SOURCE MATERIAL
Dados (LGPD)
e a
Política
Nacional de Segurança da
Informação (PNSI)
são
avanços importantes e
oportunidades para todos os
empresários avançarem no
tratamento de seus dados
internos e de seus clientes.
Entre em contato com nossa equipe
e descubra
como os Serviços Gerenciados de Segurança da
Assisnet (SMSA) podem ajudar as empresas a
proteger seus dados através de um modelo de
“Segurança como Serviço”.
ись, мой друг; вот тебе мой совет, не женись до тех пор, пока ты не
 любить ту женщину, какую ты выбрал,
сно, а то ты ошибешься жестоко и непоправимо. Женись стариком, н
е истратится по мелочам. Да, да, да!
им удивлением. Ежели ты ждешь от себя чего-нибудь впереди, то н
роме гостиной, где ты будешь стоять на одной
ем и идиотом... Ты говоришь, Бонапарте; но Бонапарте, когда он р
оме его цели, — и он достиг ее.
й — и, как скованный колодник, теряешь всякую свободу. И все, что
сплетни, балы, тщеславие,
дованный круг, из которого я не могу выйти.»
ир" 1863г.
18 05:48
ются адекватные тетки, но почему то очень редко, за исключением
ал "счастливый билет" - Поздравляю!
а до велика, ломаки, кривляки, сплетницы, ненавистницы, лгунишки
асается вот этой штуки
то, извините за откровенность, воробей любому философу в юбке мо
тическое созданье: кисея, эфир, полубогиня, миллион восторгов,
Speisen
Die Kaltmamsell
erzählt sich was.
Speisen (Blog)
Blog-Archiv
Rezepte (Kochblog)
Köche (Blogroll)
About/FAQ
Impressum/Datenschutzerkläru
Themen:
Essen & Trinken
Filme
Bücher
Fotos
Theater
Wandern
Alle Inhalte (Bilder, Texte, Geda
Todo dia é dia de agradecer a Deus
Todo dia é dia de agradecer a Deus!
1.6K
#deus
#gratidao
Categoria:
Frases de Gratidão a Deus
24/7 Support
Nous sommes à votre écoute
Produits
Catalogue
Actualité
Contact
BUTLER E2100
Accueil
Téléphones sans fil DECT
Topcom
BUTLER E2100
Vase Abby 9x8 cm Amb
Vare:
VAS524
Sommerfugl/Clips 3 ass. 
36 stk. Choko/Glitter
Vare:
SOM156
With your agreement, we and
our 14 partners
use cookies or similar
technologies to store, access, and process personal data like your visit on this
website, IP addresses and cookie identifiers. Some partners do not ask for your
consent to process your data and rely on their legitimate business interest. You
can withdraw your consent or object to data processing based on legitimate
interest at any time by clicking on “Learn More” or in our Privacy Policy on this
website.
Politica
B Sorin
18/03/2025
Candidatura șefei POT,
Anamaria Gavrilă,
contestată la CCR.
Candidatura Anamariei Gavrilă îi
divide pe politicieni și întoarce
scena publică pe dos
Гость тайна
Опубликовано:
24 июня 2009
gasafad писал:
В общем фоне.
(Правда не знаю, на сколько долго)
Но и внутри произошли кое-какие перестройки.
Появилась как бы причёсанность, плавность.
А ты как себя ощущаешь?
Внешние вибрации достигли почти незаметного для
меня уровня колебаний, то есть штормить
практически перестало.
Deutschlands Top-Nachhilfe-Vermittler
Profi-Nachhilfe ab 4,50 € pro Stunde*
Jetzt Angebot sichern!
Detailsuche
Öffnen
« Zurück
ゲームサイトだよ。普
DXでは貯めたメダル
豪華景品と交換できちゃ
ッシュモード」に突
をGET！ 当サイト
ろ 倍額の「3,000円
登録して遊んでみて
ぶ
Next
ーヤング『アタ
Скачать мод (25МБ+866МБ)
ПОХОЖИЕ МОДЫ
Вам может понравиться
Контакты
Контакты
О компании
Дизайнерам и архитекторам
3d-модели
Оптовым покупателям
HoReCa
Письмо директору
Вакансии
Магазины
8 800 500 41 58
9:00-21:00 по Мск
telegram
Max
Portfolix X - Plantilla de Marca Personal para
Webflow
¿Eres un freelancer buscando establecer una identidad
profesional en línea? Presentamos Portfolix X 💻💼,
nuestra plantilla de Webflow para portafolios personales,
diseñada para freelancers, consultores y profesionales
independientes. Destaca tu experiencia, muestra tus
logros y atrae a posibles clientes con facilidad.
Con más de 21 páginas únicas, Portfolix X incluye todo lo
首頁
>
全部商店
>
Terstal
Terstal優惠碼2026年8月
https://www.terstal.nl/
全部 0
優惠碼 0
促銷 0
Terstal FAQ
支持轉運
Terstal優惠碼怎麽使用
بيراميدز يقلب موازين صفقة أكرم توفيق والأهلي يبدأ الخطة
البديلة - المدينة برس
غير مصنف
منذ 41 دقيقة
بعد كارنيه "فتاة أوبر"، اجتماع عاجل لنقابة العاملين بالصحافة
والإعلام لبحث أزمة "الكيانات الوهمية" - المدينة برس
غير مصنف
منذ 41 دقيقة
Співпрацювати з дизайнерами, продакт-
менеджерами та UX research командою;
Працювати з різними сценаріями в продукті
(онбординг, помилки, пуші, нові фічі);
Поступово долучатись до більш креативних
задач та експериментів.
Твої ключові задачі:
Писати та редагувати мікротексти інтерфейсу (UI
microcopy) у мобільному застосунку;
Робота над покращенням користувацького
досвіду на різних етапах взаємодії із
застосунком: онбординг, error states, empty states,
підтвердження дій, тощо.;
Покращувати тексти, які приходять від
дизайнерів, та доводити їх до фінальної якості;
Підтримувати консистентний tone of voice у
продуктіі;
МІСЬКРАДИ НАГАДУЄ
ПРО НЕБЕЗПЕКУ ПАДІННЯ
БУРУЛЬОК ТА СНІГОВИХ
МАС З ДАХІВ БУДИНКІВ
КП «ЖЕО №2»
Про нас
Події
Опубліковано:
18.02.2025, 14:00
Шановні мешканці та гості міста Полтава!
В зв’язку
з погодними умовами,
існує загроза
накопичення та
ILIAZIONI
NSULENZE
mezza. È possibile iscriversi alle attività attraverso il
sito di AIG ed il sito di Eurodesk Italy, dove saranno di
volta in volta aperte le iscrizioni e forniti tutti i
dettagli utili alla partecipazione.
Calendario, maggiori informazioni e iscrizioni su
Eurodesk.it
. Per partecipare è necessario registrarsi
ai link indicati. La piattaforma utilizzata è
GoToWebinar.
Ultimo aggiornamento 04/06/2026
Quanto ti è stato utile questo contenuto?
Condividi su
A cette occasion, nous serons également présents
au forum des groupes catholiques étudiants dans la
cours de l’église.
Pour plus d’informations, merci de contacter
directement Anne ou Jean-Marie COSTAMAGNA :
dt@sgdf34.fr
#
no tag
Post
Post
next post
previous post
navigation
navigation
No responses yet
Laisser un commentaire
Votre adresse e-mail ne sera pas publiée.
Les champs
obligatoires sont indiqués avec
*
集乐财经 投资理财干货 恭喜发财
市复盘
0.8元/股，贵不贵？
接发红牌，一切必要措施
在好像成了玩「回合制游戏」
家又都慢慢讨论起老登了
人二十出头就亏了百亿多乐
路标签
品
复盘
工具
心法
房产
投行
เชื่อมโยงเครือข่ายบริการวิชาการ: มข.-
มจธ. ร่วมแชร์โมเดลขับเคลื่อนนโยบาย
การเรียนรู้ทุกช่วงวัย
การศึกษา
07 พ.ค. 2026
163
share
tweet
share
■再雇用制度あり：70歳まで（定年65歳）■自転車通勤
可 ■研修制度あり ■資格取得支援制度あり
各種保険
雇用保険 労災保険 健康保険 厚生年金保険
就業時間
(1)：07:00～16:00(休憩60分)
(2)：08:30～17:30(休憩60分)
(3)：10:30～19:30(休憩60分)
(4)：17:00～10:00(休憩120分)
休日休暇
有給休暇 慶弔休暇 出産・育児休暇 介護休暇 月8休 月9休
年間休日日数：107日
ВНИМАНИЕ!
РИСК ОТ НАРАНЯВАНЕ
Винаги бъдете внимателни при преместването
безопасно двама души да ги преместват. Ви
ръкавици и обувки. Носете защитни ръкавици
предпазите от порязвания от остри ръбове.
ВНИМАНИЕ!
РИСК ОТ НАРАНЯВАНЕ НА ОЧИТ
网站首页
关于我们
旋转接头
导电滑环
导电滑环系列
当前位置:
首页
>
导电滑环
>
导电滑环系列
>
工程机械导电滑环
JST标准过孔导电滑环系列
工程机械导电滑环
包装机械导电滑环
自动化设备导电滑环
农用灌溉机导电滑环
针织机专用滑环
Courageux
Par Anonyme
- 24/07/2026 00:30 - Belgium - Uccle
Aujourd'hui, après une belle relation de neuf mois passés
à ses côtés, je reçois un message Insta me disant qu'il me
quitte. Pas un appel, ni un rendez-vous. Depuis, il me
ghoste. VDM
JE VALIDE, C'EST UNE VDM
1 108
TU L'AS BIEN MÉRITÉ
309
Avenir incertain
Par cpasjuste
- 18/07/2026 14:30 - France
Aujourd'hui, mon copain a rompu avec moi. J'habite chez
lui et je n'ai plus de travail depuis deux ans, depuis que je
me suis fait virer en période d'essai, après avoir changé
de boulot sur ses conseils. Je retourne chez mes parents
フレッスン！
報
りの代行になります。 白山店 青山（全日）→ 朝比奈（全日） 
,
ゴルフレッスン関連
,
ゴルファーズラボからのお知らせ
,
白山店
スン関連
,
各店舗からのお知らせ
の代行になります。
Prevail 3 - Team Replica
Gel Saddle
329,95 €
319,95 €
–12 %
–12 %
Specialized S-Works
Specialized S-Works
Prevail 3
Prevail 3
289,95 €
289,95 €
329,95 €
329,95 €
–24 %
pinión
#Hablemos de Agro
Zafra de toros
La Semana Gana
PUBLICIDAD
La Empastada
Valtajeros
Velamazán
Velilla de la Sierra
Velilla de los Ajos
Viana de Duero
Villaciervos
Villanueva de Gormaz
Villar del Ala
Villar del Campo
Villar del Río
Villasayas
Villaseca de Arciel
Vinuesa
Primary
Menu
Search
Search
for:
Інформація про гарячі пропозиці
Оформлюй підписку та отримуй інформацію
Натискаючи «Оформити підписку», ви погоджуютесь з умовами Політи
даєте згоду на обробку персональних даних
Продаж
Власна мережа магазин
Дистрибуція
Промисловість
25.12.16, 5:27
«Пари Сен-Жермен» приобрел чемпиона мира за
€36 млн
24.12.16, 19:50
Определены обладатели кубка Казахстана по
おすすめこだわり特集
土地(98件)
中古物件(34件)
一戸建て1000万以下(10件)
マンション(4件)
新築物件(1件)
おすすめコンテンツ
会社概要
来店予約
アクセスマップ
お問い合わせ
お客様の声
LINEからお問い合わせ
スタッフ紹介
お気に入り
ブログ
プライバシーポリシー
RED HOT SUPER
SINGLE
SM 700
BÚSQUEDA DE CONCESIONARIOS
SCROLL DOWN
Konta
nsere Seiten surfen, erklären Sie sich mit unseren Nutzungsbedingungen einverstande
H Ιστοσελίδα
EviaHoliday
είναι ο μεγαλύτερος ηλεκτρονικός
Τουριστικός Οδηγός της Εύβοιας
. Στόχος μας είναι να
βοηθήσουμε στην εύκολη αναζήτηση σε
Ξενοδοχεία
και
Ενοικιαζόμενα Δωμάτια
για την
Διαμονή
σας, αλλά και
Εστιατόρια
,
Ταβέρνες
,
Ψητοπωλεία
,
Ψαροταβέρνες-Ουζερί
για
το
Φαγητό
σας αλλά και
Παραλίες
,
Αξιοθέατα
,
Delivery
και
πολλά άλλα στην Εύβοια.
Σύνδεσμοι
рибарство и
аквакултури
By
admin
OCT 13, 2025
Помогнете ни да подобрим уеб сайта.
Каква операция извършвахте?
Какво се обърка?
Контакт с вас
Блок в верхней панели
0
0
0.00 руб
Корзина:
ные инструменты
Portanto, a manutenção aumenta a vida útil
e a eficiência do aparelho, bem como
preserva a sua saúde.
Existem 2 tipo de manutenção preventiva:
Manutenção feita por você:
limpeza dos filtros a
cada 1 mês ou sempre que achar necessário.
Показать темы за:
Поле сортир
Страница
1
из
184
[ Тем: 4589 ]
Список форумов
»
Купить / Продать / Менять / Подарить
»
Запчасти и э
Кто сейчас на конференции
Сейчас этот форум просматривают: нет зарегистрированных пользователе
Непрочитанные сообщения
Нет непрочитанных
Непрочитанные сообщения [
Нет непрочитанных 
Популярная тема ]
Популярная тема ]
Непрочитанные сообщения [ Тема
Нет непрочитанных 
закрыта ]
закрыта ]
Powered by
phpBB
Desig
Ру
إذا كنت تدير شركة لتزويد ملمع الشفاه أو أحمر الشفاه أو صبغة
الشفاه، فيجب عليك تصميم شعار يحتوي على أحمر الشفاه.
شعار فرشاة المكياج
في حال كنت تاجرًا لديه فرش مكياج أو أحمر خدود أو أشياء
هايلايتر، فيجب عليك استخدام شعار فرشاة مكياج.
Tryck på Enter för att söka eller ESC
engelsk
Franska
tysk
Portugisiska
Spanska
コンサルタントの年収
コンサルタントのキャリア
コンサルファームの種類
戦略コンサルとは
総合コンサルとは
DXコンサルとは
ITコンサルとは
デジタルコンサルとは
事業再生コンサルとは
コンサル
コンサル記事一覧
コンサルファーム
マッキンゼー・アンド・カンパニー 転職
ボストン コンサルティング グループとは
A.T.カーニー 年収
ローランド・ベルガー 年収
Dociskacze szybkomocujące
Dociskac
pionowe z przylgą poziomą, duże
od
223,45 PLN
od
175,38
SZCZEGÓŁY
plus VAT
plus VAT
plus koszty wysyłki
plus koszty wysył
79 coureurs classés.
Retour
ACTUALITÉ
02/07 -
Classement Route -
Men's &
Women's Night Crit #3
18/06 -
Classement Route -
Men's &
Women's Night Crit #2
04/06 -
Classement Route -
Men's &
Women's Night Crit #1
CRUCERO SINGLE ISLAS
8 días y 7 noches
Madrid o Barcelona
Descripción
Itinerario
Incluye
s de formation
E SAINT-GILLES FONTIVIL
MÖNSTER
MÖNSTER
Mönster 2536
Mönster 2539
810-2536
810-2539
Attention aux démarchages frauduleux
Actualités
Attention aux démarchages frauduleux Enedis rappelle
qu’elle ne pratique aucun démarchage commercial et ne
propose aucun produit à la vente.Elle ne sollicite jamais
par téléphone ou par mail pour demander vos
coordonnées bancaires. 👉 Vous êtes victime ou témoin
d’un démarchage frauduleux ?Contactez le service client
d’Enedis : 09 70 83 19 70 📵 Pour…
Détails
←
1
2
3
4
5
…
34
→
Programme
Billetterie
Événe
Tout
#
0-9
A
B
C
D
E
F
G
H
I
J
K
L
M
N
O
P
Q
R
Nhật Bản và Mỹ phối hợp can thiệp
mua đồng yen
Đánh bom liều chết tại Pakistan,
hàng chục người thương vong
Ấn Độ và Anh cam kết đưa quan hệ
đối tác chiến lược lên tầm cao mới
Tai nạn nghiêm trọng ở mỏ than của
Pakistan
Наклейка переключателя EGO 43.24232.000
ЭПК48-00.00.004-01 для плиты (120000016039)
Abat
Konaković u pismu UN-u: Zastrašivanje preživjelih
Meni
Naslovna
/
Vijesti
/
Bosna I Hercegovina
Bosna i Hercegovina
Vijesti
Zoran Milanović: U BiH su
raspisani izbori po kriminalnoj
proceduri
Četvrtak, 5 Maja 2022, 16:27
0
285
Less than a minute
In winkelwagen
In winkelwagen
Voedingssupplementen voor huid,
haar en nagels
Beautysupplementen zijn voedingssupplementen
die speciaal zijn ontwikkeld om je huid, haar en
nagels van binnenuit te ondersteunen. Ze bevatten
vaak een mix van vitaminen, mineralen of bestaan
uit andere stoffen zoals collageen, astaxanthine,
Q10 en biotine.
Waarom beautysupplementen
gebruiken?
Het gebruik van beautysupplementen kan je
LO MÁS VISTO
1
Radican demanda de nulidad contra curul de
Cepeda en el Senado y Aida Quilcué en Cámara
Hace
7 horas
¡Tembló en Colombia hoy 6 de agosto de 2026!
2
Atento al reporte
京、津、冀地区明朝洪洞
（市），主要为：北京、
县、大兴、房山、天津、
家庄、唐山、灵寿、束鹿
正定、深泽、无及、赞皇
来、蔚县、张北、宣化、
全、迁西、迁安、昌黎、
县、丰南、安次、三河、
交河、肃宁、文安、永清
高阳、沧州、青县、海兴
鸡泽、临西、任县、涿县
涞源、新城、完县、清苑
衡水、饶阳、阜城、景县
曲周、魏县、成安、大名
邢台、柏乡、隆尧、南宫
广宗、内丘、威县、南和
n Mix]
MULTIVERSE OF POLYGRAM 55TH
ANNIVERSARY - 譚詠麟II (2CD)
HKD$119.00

REQUIREMENT
Your job is to print exactly the lines that run from the top of the entries through the line with "ем и идиотом...", and no others.

COMPLETED TASK
Dados (LGPD)
e a
Política
Nacional de Segurança da
Informação (PNSI)
são
avanços importantes e
oportunidades para todos os
empresários avançarem no
tratamento de seus dados
internos e de seus clientes.
Entre em contato com nossa equipe
e descubra
como os Serviços Gerenciados de Segurança da
Assisnet (SMSA) podem ajudar as empresas a
proteger seus dados através de um modelo de
“Segurança como Serviço”.
ись, мой друг; вот тебе мой совет, не женись до тех пор, пока ты не
 любить ту женщину, какую ты выбрал,
сно, а то ты ошибешься жестоко и непоправимо. Женись стариком, н
е истратится по мелочам. Да, да, да!
им удивлением. Ежели ты ждешь от себя чего-нибудь впереди, то н
роме гостиной, где ты будешь стоять на одной
ем и идиотом... Ты говоришь, Бонапарте; но Бонапарте, когда он р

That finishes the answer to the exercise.